Manic Kat Records
10 September 2021
What a better way to end a long weekend then by reviewing a pop punk EP. Hang on, bear with me while I throw up in my mouth a just little …
Alright, now that’s sorted, I’ll try to review this thing with the least amount of bias as possible.
The Embers EP by Nautical Mile kicks off with a track titled Dying Light, which like every good pop punk song kicks off with slightly flat sing along intro. What we hear after that is some chords and some drums, as well as a few little interesting guitar melodies. The drummer does throw in a few interesting double kicks here or there which grabs my
attention a little and the band even pushes closer to a post-hardcore type of vibe with some chugged breakdown moments. Vocalist Brodi Owen shows us repeatedly that he can actually hold a tune, but in the big scheme of things it’s some clean vocals over some “punk” music.
The intro to Purgatory offers us something that could slot into the Blink 182 back catalogue but again has moments of cool little breakdowns here and there, just not enough of it. I’m trying to like this, which I’m finding hard. But I’m also trying just as hard to dislike it, as I can see where this fits in to the market. It’ll slot in somewhere on Triple J, as I believe it has on Short.Fast.Loud previously but I reckon it might have even ruffled the feathers of classic punk punters who’d take offence to the top 20 radio friendly vocals that flow over every moment of the EP so far.
Where Do We Go? Probably the same way as the two tracks before it, except with a little more of an extended breakdown mid-track. I’m two thirds of the way through this track while I’m typing this, and it feels like it’s still the previous track. Who am I kidding though, right, punk songs max out at 3 minutes, and this has gone for at least four?
Catchy singalong choruses prove the band’s point that they are a “pop punk” band and not just a “punk” band. It’s extremely commercially viable.
This next track Suppression is so generically bad, that it’s almost good, almost. Another breakdown section grabs my attention, but I just wish to hell they’d turn up the distortion. It just doesn’t have the same effect when ya breakdown sounds like it’s played on a JB Hi-Fi Les Paul copy through a 2w pocket Marshall. And what do you know, it sounds like they turned the distortion up for the outro. Nice.

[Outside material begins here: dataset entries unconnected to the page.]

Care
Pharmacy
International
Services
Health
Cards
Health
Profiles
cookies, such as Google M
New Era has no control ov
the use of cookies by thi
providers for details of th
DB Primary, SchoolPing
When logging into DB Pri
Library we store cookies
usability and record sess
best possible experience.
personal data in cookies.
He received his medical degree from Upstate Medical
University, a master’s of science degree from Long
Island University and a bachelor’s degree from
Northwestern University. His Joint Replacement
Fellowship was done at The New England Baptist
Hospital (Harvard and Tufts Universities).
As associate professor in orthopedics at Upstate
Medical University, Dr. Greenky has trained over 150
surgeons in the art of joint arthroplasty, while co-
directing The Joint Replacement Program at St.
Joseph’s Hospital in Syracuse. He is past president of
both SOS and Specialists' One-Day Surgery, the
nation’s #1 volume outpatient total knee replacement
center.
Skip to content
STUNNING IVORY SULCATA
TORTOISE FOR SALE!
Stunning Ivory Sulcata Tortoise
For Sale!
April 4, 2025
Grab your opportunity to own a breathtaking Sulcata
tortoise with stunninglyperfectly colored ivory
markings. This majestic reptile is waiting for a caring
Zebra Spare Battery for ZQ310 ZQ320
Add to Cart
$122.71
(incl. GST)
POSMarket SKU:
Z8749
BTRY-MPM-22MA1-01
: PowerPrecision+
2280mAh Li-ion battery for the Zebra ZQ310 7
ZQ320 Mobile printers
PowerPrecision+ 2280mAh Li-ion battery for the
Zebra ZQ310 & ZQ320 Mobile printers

Title track Embers closes out the EP with much of the same. A few sneaky samples creep through a little more prominently than they have through the rest of the EP, which gives it the feeling of something by Dead Letter Circus. It’s a catchy tune if you’re into pop-punk. Add some double kicks at the end and yeah, that’s that.
Well, that wasn’t nearly as painful as I expected it was going to be, and I get it. I get that there is a market for this, but it’s probably not in the heavy, or even the punk market in my opinion. It’s a middle of the road pop rock record which could probably slot its way into mainstream commercial radio, with the right team behind it.